There’s not much I have in common with Van Jones, the Yale-educated lawyer, community organizer, former advisor to President Barack Obama, author of a new book, Rebuilding the Dream, and self-proclaimed communist. But that doesn’t make him wrong on everything.
Yesterday, as I was fixing lunch and experimenting with political hormesis by watching “Now with Alex Wagner” on MSNBC, I caught a discussion about leftwing frustration with the president.
“We thought we had a movement that was for the people,” Jones said about electing Obama.
“We have the wrong theory of the presidency,” Jones explained. “LBJ did not lead the civil rights movement. . . . You have to have two kinds of leadership, not just one, if you want to change the country. You got to have a head of state who’s willing to be moved, but you have to have a movement willing to do the moving.”

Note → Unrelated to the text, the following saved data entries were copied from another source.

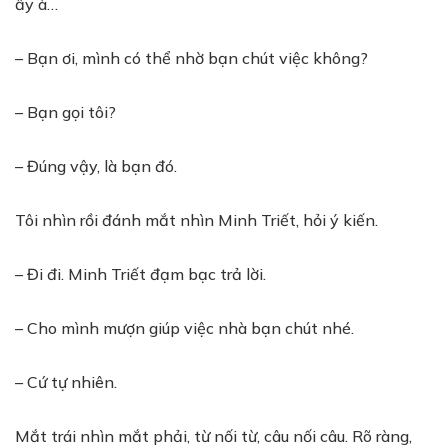
ấy à…
– Bạn ơi, mình có thể nhờ bạn chút việc không?
– Bạn gọi tôi?
– Đúng vậy, là bạn đó.
Tôi nhìn rồi đánh mắt nhìn Minh Triết, hỏi ý kiến.
– Đi đi. Minh Triết đạm bạc trả lời.
– Cho mình mượn giúp việc nhà bạn chút nhé.
– Cứ tự nhiên.
Mắt trái nhìn mắt phải, từ nối từ, câu nối câu. Rõ ràng,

Rolling Stone magazine writer Tim Dickinson told the story of President Franklin Roosevelt, who responded to organized labor’s complaints, by saying, “Make me do it.” Dickinson explained, “He meant: ‘I need you guys to go out and create the conditions that force the government to act.’”

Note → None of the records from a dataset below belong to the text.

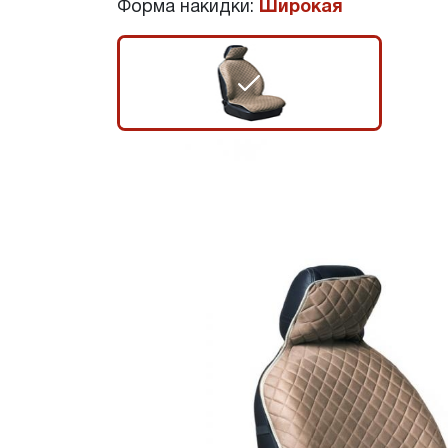
Форма накидки:
Широкая
r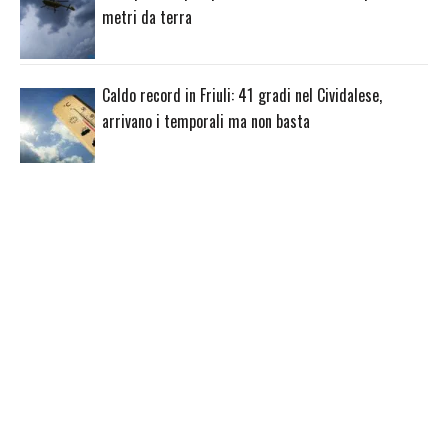
metri da terra
Caldo record in Friuli: 41 gradi nel Cividalese,
arrivano i temporali ma non basta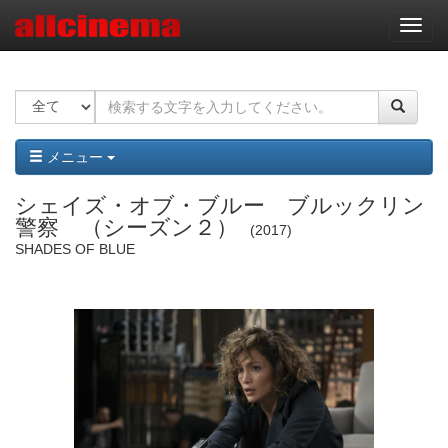
ナ
ビ
ゲ
ー
シ
ョ
ン
メニュー
シェイズ・オブ・ブルー ブルックリン
警察 （シーズン２）
2017
SHADES OF BLUE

Van Jones has a frightening agenda, but on political strategy, he’s correct.
Remember when conservative activists, led by the late Paul Weyrich, stood up to block Bush from nominating Harriet Myers to the Supreme Court, giving us Justice Samuel Alito, instead?
Those of us fighting for freedom at the grassroots cannot rely on those we elect to do the right thing. We have to make them do it.
This is Common sense. I’m Paul Jacob.